» **DIRECTIONS**: Each of the entries below is to be written out exactly, and the images skipped.

Excerpts from a dataset
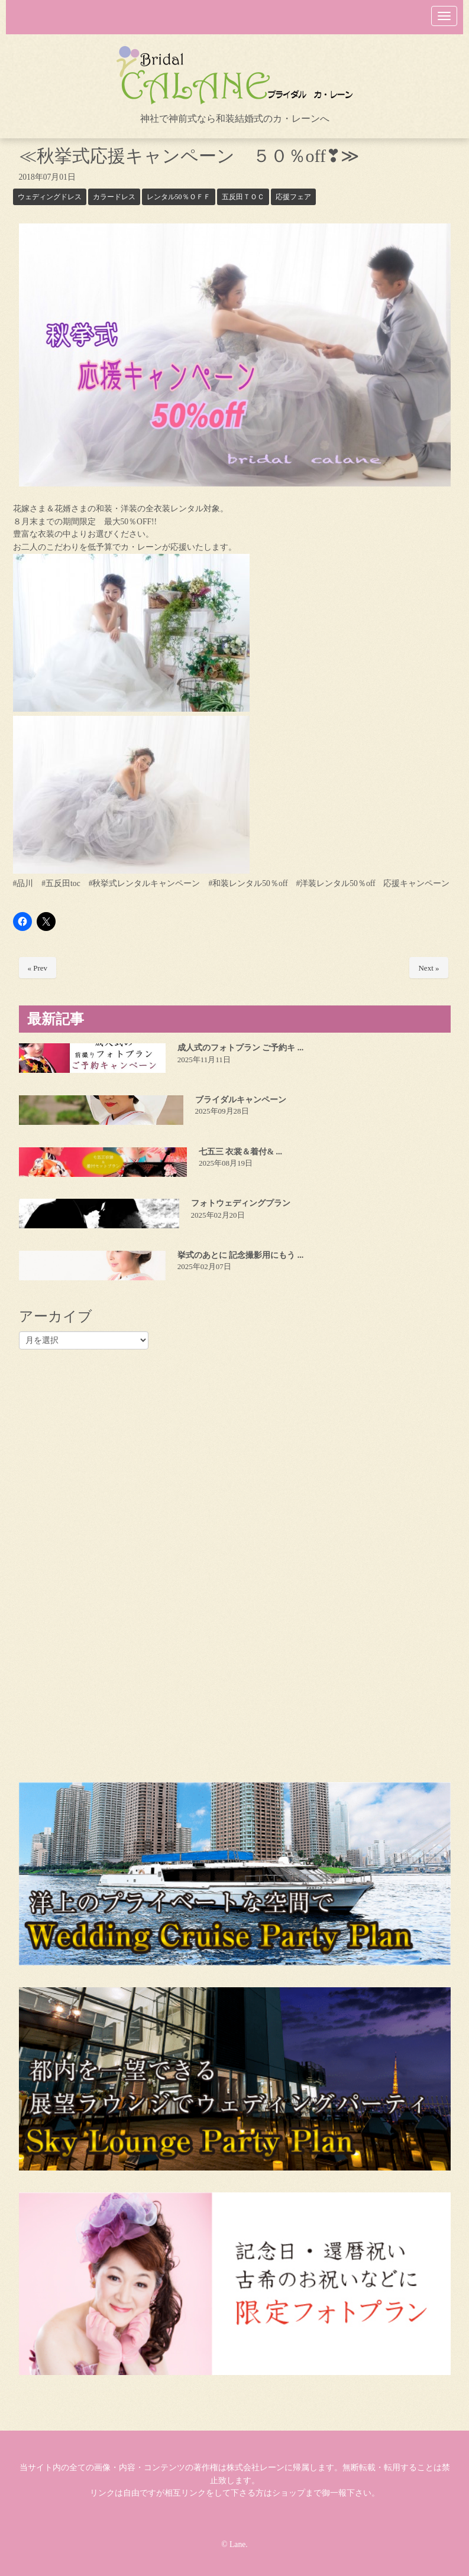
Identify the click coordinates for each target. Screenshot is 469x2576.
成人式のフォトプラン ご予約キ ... (240, 1047)
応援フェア (293, 197)
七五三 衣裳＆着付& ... (240, 1151)
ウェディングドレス (50, 197)
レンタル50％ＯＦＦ (179, 197)
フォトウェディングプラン (240, 1203)
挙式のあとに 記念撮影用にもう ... (240, 1255)
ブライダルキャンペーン (240, 1099)
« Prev (38, 967)
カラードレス (114, 197)
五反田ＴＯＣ (243, 197)
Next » (428, 967)
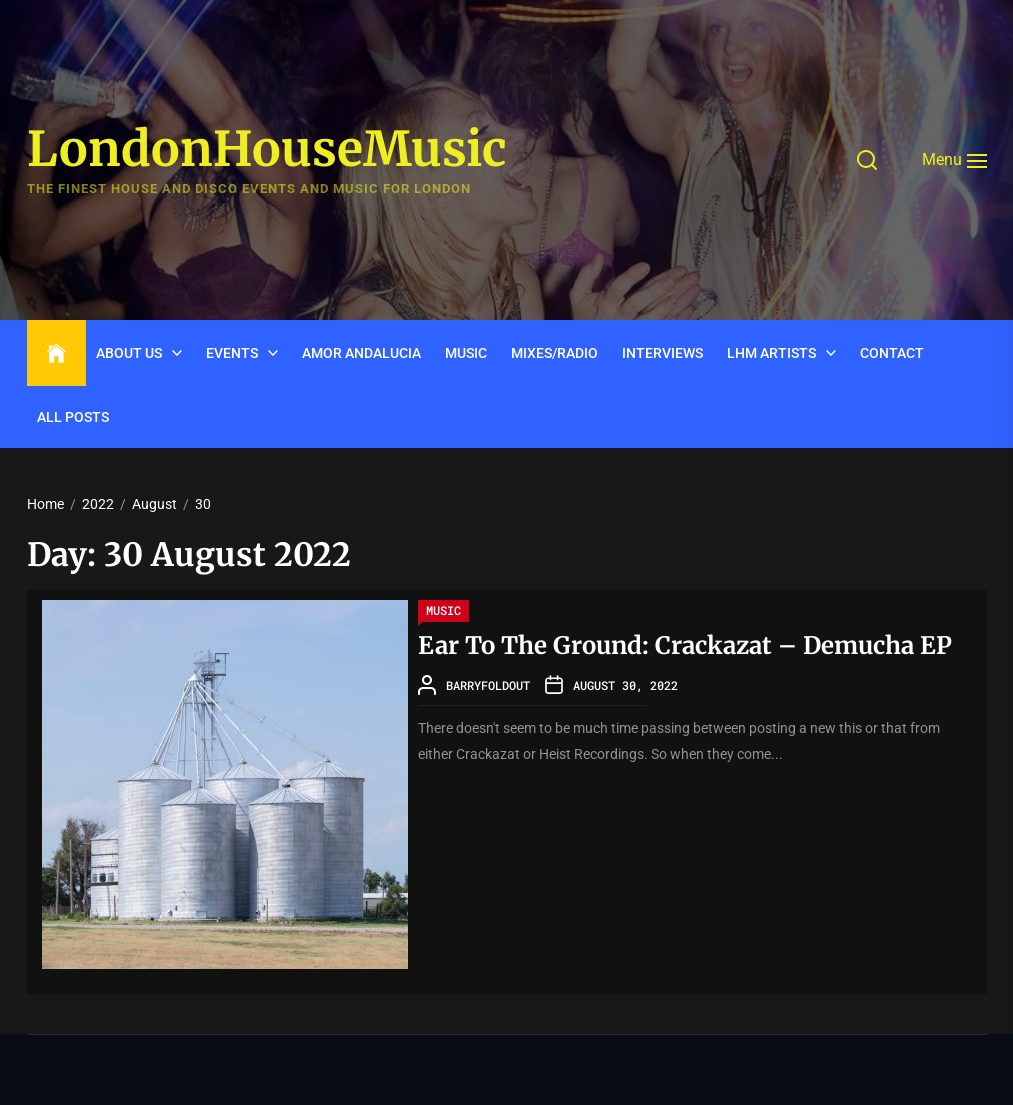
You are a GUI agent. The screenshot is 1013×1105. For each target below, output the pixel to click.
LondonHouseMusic (267, 150)
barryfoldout (488, 685)
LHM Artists (771, 353)
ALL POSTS (73, 417)
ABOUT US (129, 353)
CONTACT (892, 353)
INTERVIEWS (662, 353)
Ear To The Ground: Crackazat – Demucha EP (685, 645)
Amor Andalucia (361, 353)
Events (232, 353)
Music (466, 353)
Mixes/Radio (554, 353)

» **REPLY**:
Identify the click coordinates for each target. Screenshot is 469x2576.
成人式のフォトプラン ご予約キ ... (240, 1047)
応援フェア (293, 197)
七五三 衣裳＆着付& ... (240, 1151)
ウェディングドレス (50, 197)
レンタル50％ＯＦＦ (179, 197)
フォトウェディングプラン (240, 1203)
挙式のあとに 記念撮影用にもう ... (240, 1255)
ブライダルキャンペーン (240, 1099)
« Prev (38, 967)
カラードレス (114, 197)
五反田ＴＯＣ (243, 197)
Next » (428, 967)
You are a GUI agent. The screenshot is 1013×1105. For each target below, output the pixel to click.
LondonHouseMusic (267, 150)
barryfoldout (488, 685)
LHM Artists (771, 353)
ALL POSTS (73, 417)
ABOUT US (129, 353)
CONTACT (892, 353)
INTERVIEWS (662, 353)
Ear To The Ground: Crackazat – Demucha EP (685, 645)
Amor Andalucia (361, 353)
Events (232, 353)
Music (466, 353)
Mixes/Radio (554, 353)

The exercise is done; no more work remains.